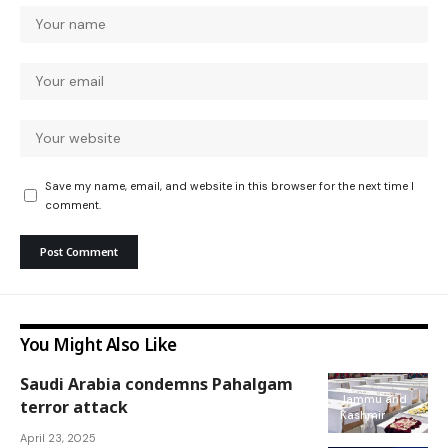
Save my name, email, and website in this browser for the next time I
comment.
You Might Also Like
Saudi Arabia condemns Pahalgam
Jammu and
terror attack
Kashmir
April 23, 2025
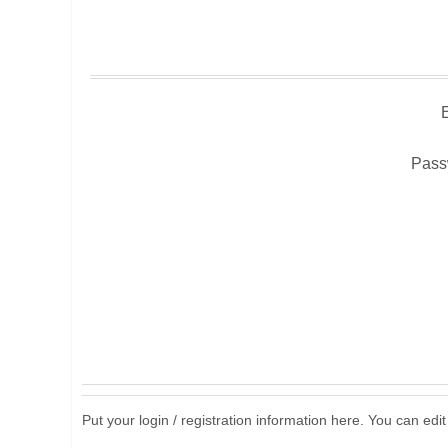
Pass
Put your login / registration information here. You can edit 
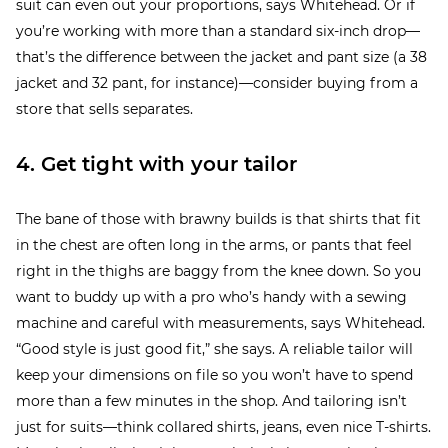
suit can even out your proportions, says Whitehead. Or if
you’re working with more than a standard six-inch drop—
that’s the difference between the jacket and pant size (a 38
jacket and 32 pant, for instance)—consider buying from a
store that sells separates.
4. Get tight with your tailor
The bane of those with brawny builds is that shirts that fit
in the chest are often long in the arms, or pants that feel
right in the thighs are baggy from the knee down. So you
want to buddy up with a pro who’s handy with a sewing
machine and careful with measurements, says Whitehead.
“Good style is just good fit,” she says. A reliable tailor will
keep your dimensions on file so you won’t have to spend
more than a few minutes in the shop. And tailoring isn’t
just for suits—think collared shirts, jeans, even nice T-shirts.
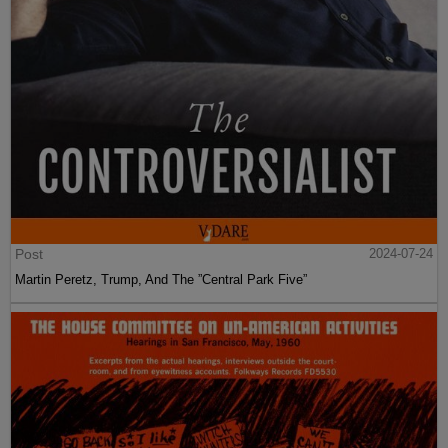
Post
2024-07-24
Martin Peretz, Trump, And The ”Central Park Five”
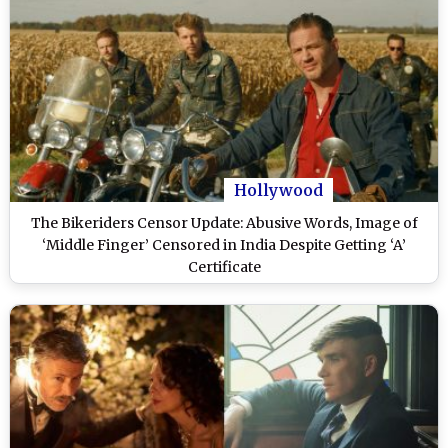
Hollywood
The Bikeriders Censor Update: Abusive Words, Image of
‘Middle Finger’ Censored in India Despite Getting ‘A’
Certificate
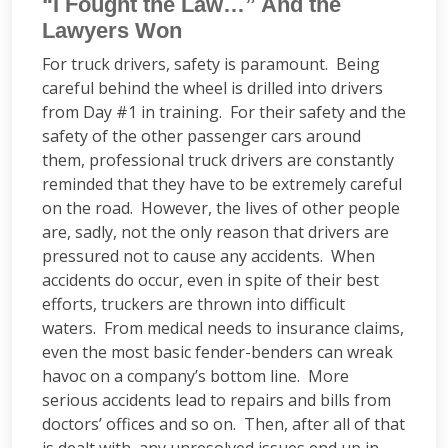
“I Fought the Law…” And the
Lawyers Won
For truck drivers, safety is paramount. Being
careful behind the wheel is drilled into drivers
from Day #1 in training. For their safety and the
safety of the other passenger cars around
them, professional truck drivers are constantly
reminded that they have to be extremely careful
on the road. However, the lives of other people
are, sadly, not the only reason that drivers are
pressured not to cause any accidents. When
accidents do occur, even in spite of their best
efforts, truckers are thrown into difficult
waters. From medical needs to insurance claims,
even the most basic fender-benders can wreak
havoc on a company’s bottom line. More
serious accidents lead to repairs and bills from
doctors’ offices and so on. Then, after all of that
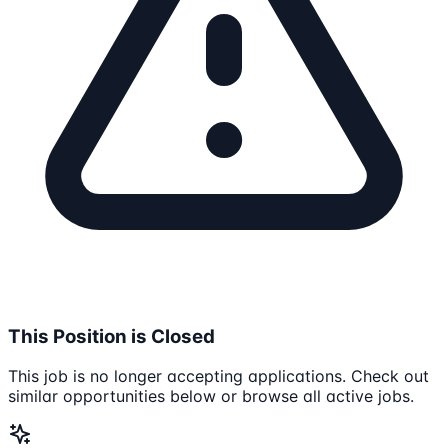
This Position is Closed
This job is no longer accepting applications. Check out
similar opportunities below or browse all active jobs.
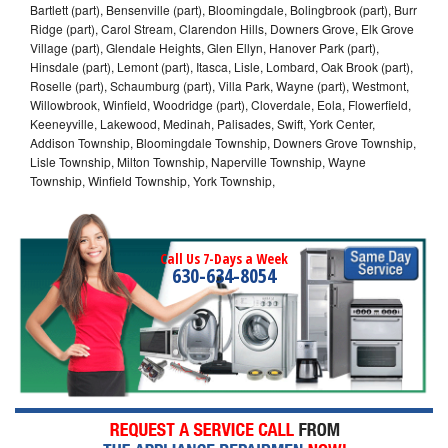
Bartlett (part), Bensenville (part), Bloomingdale, Bolingbrook (part), Burr
Ridge (part), Carol Stream, Clarendon Hills, Downers Grove, Elk Grove
Village (part), Glendale Heights, Glen Ellyn, Hanover Park (part),
Hinsdale (part), Lemont (part), Itasca, Lisle, Lombard, Oak Brook (part),
Roselle (part), Schaumburg (part), Villa Park, Wayne (part), Westmont,
Willowbrook, Winfield, Woodridge (part), Cloverdale, Eola, Flowerfield,
Keeneyville, Lakewood, Medinah, Palisades, Swift, York Center,
Addison Township, Bloomingdale Township, Downers Grove Township,
Lisle Township, Milton Township, Naperville Township, Wayne
Township, Winfield Township, York Township,
Call Us 7-Days a Week
630-634-8054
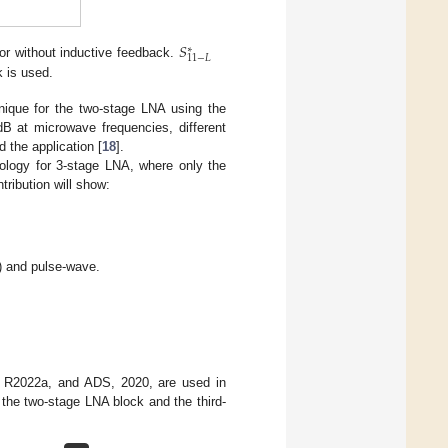
𝑆
∗
11
−
𝐿
tor without inductive feedback.
 is used.
hnique for the two-stage LNA using the
dB at microwave frequencies, different
 the application [
18
].
ology for 3-stage LNA, where only the
ribution will show:
) and pulse-wave.
B, R2022a, and ADS, 2020, are used in
 the two-stage LNA block and the third-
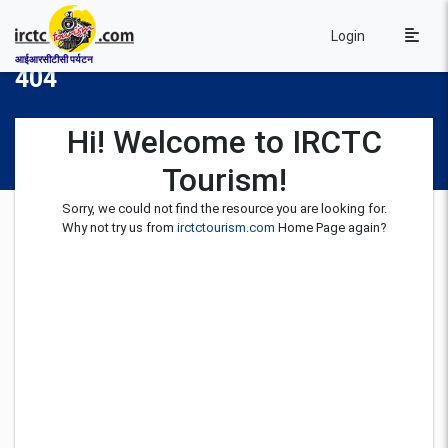
Login
आईआरसीटीसी पर्यटन
404
Hi! Welcome to IRCTC
Tourism!
Sorry, we could not find the resource you are looking for.
Why not try us from
irctctourism.com
Home Page again?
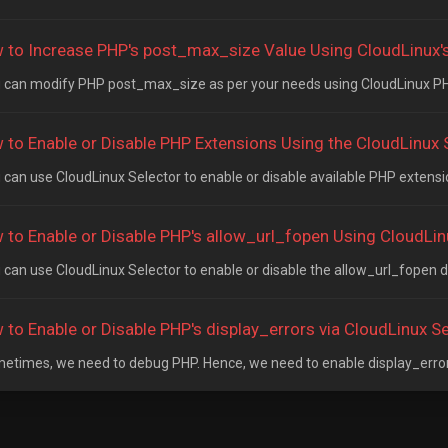
 to Increase PHP's post_max_size Value Using CloudLinux's 
can modify PHP post_max_size as per your needs using CloudLinux PHP 
 to Enable or Disable PHP Extensions Using the CloudLinux S
can use CloudLinux Selector to enable or disable available PHP extension
 to Enable or Disable PHP's allow_url_fopen Using CloudLinu
can use CloudLinux Selector to enable or disable the allow_url_fopen dir
 to Enable or Disable PHP's display_errors via CloudLinux Se
times, we need to debug PHP. Hence, we need to enable display_errors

* * * * *

* [What the task requires]: Give again, word for word, the lines above from the first one through the one containing "serious accidents lead"; no pictures.

* [Exercise result]:
Save my name, email, and website in this browser for the next time I
comment.
You Might Also Like
Saudi Arabia condemns Pahalgam
Jammu and
terror attack
Kashmir
April 23, 2025
Pass
Put your login / registration information here. You can edit 
suit can even out your proportions, says Whitehead. Or if
you’re working with more than a standard six-inch drop—
that’s the difference between the jacket and pant size (a 38
jacket and 32 pant, for instance)—consider buying from a
store that sells separates.
4. Get tight with your tailor
The bane of those with brawny builds is that shirts that fit
in the chest are often long in the arms, or pants that feel
right in the thighs are baggy from the knee down. So you
want to buddy up with a pro who’s handy with a sewing
machine and careful with measurements, says Whitehead.
“Good style is just good fit,” she says. A reliable tailor will
keep your dimensions on file so you won’t have to spend
more than a few minutes in the shop. And tailoring isn’t
just for suits—think collared shirts, jeans, even nice T-shirts.
Post
2024-07-24
Martin Peretz, Trump, And The ”Central Park Five”
Hollywood
The Bikeriders Censor Update: Abusive Words, Image of
‘Middle Finger’ Censored in India Despite Getting ‘A’
Certificate
“I Fought the Law…” And the
Lawyers Won
For truck drivers, safety is paramount. Being
careful behind the wheel is drilled into drivers
from Day #1 in training. For their safety and the
safety of the other passenger cars around
them, professional truck drivers are constantly
reminded that they have to be extremely careful
on the road. However, the lives of other people
are, sadly, not the only reason that drivers are
pressured not to cause any accidents. When
accidents do occur, even in spite of their best
efforts, truckers are thrown into difficult
waters. From medical needs to insurance claims,
even the most basic fender-benders can wreak
havoc on a company’s bottom line. More
serious accidents lead to repairs and bills from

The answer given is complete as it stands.